Studies show that the typical high school graduate will reach higher employment and earnings levels — an astonishing 50 percent to 100 percent increase in lifetime income — and will be less likely to draw on public money for health care and welfare and less likely to be involved in the criminal justice system, said The New York Times. Because of the increased income, the typical graduate will contribute more in tax revenues over his lifetime than if he’d dropped out, the article continued.
Efforts to increase high school completion, like high-quality preschool, provide returns to taxpayers that are as much as three and one-half times their cost, according to the article.

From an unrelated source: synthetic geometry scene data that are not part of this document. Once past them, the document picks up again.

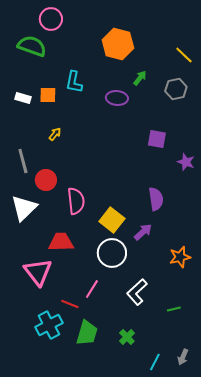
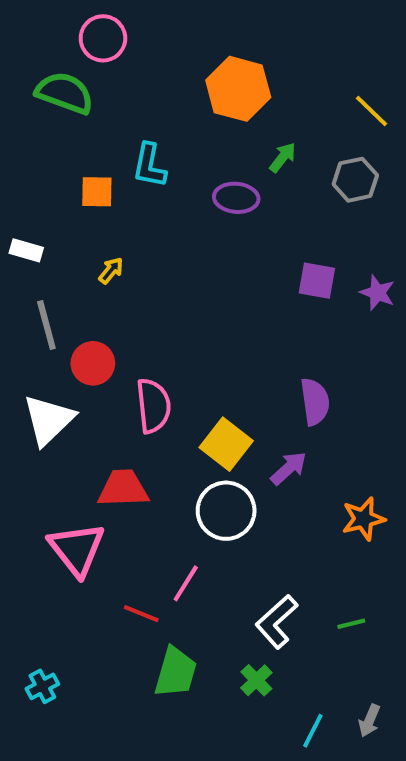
white rectangle: (23, 98) -> (26, 250), moved
purple star: (186, 162) -> (377, 293), moved
white L-shape: (137, 292) -> (277, 622), moved
cyan cross: (49, 325) -> (42, 686), moved, size x0.6

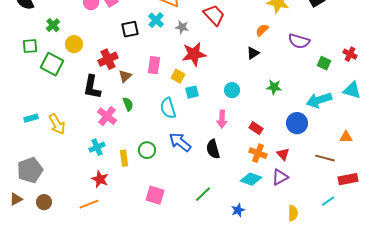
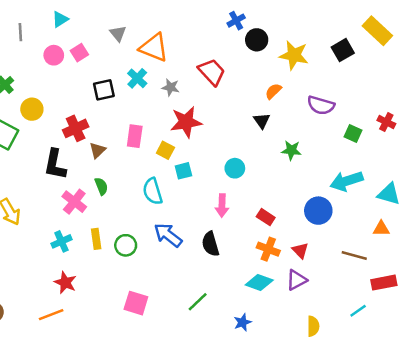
black triangle: (253, 53) -> (262, 121), turned -32
green star: (274, 87) -> (291, 150), moved
cyan triangle: (352, 90) -> (389, 194), moved
yellow rectangle: (124, 158) -> (96, 239), moved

Besides public efforts to increase literacy, many private groups are working to improve reading outcomes. In 2013, the U.S. Library of Congress awarded its first Literacy Awards to support innovative groups working to increase literacy in the United States and abroad. A look at the winners gives an overview of methods that are working to increase literacy.
Reach Out and Read, a group based in Boston, Mass., encourages literacy in early childhood by working to integrate literacy awareness into regular office visits with pediatricians. Through the program, thousands of doctors and nurses across the U.S. promote early literacy and school readiness to young children and their families by distributing books to children and advice to their parents. Medical providers in the program sever 4 million children each year in all 50 states.
More than 30 million U.S. children — 42 percent — live in low-income households. They are more likely than their peers to lack age-appropriate books in their homes and to attend schools lacking books and resources, according to First Book, a nonprofit literacy group.
826 National uses unique storefront offices in eight cities nationwide to offer one-on-one tutoring for at-risk K-12 students. 826 centers also offer a range of free core programs, including storytelling, bookmaking, in-school writing workshops and publishing projects. The group serves more than 31,000 students and publishes more than 1,000 student books annually.
Students warm up to the off-beat vibe of the centers, a Washington Post story said. In D.C.’s Columbia Heights center, that includes a resident green iguana named Alvarez and a Museum of Unnatural History. Students who attend after-school classes learn to produce their own books with one-on-one help from volunteers.
PlanetRead, in Mumbai, India, reinforces literacy by adding subtitles to popular musical television programming. The research-based program is easy to carry out and replicate. It reaches 200 million low-literacy television viewers in India. It’s known for getting low-literacy adults to read, particularly where access to books is difficult.